Transcribed page contents:
★ ★ ★ ★ ★

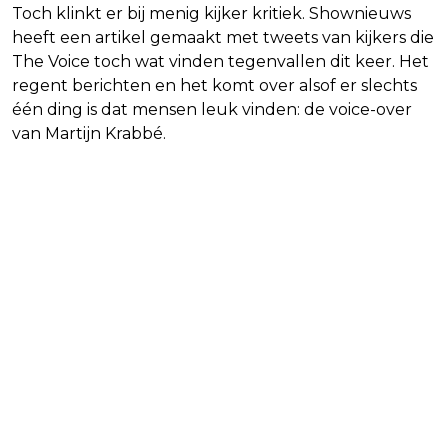
Toch klinkt er bij menig kijker kritiek. Shownieuws
heeft een artikel gemaakt met tweets van kijkers die
The Voice toch wat vinden tegenvallen dit keer. Het
regent berichten en het komt over alsof er slechts
één ding is dat mensen leuk vinden: de voice-over
van Martijn Krabbé.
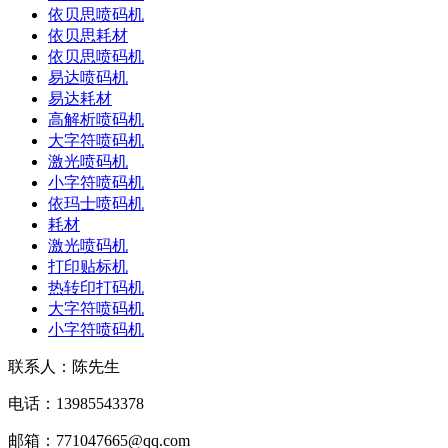
依贝思喷码机
依贝思耗材
依贝思喷码机
易达喷码机
易达耗材
高解析喷码机
大字符喷码机
激光喷码机
小字符喷码机
依玛士喷码机
耗材
激光喷码机
打印贴标机
热转印打码机
大字符喷码机
小字符喷码机
联系人：陈先生
电话：13985543378
邮箱：771047665@qq.com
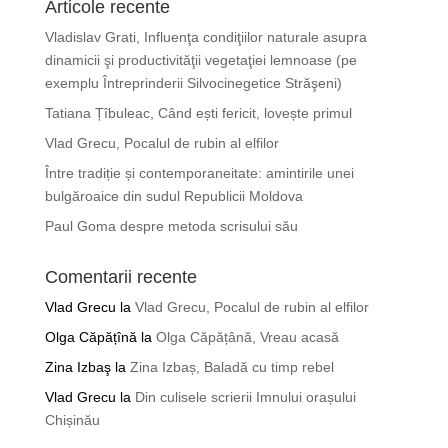
Articole recente
Vladislav Grati, Influenţa condiţiilor naturale asupra
dinamicii şi productivităţii vegetaţiei lemnoase (pe
exemplu Întreprinderii Silvocinegetice Străşeni)
Tatiana Țîbuleac, Când ești fericit, lovește primul
Vlad Grecu, Pocalul de rubin al elfilor
Între tradiție și contemporaneitate: amintirile unei
bulgăroaice din sudul Republicii Moldova
Paul Goma despre metoda scrisului său
Comentarii recente
Vlad Grecu
la
Vlad Grecu, Pocalul de rubin al elfilor
Olga Căpățînă
la
Olga Căpățână, Vreau acasă
Zina Izbaş
la
Zina Izbaș, Baladă cu timp rebel
Vlad Grecu
la
Din culisele scrierii Imnului orașului
Chișinău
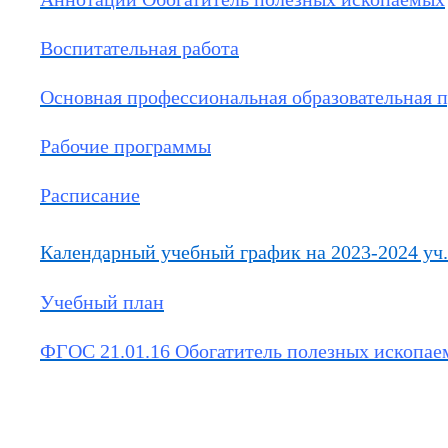
Воспитательная работа
Основная профессиональная образовательная 
Рабочие программы
Расписание
Календарный учебный график на 2023-2024 уч.
Учебный план
ФГОС 21.01.16 Обогатитель полезных ископа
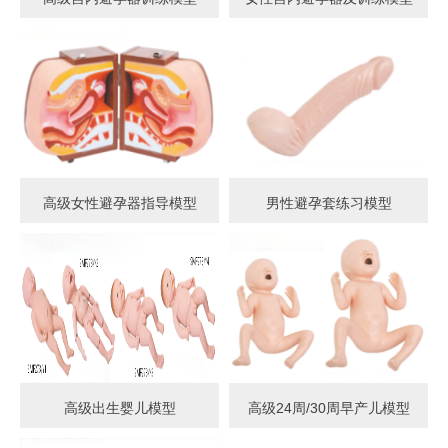
高级女性避孕器指导模型
男性避孕套练习模型
高级出生婴儿模型
高级24周/30周早产儿模型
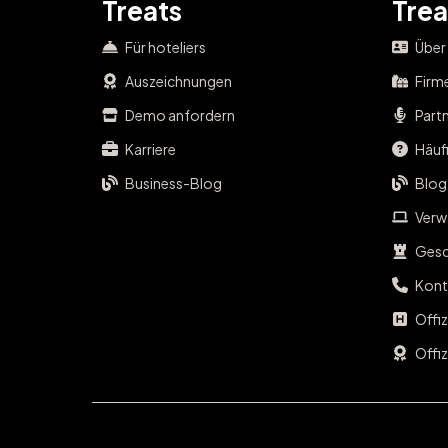
Treats
Trea
Für hoteliers
Über
Auszeichnungen
Firm
Demo anfordern
Part
Karriere
Häufi
Business-Blog
Blog
Verwa
Gesc
Kont
Offi
Offiz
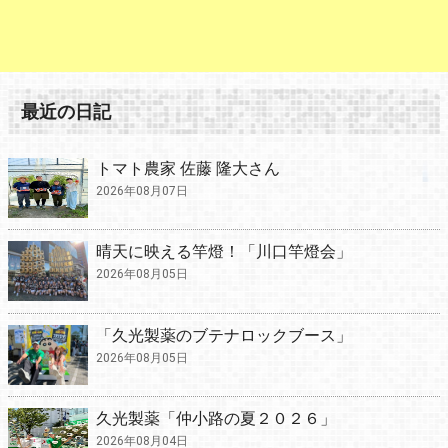
最近の日記
トマト農家 佐藤 隆大さん
2026年08月07日
晴天に映える竿燈！「川口竿燈会」
2026年08月05日
「久光製薬のブテナロックブース」
2026年08月05日
久光製薬「仲小路の夏２０２６」
2026年08月04日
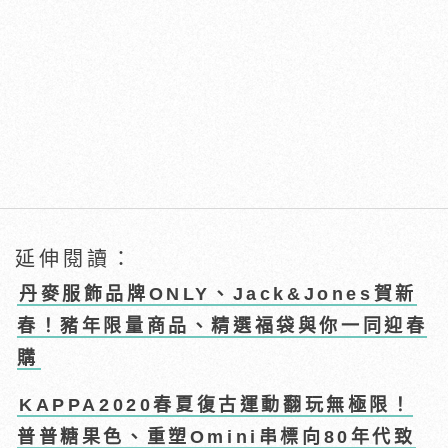
延伸閱讀：
丹麥服飾品牌ONLY、Jack&Jones賀新
春！豬年限量商品、精選福袋與你一同迎春
購
KAPPA2020春夏復古運動翻玩無極限！
普普糖果色、重塑Omini串標向80年代致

★ ★ ★ ★ ★

### Task prompt
Give back, word for word, the lines from the line that contains "邮箱：771047665@qq.com" through the last line of the records, with no pictures and nothing else.

### Answer for the task
邮箱：771047665@qq.com
Articole recente
Vladislav Grati, Influenţa condiţiilor naturale asupra
dinamicii şi productivităţii vegetaţiei lemnoase (pe
exemplu Întreprinderii Silvocinegetice Străşeni)
Tatiana Țîbuleac, Când ești fericit, lovește primul
Vlad Grecu, Pocalul de rubin al elfilor
Între tradiție și contemporaneitate: amintirile unei
bulgăroaice din sudul Republicii Moldova
Paul Goma despre metoda scrisului său
Comentarii recente
Vlad Grecu
la
Vlad Grecu, Pocalul de rubin al elfilor
Olga Căpățînă
la
Olga Căpățână, Vreau acasă
Zina Izbaş
la
Zina Izbaș, Baladă cu timp rebel
Vlad Grecu
la
Din culisele scrierii Imnului orașului
Chișinău
Воспитательная работа
Основная профессиональная образовательная 
Рабочие программы
Расписание
Календарный учебный график на 2023-2024 уч.
Учебный план
ФГОС 21.01.16 Обогатитель полезных ископа
高级女性避孕器指导模型
男性避孕套练习模型
高级出生婴儿模型
高级24周/30周早产儿模型
Treats
Trea
Für hoteliers
Über
Auszeichnungen
Firm
Demo anfordern
Part
Karriere
Häufi
Business-Blog
Blog
Verwa
Gesc
Kont
Offi
Offiz
最近の日記
トマト農家 佐藤 隆大さん
2026年08月07日
晴天に映える竿燈！「川口竿燈会」
2026年08月05日
「久光製薬のブテナロックブース」
2026年08月05日
久光製薬「仲小路の夏２０２６」
2026年08月04日
延伸閱讀：
丹麥服飾品牌ONLY、Jack&Jones賀新
春！豬年限量商品、精選福袋與你一同迎春
購
KAPPA2020春夏復古運動翻玩無極限！
普普糖果色、重塑Omini串標向80年代致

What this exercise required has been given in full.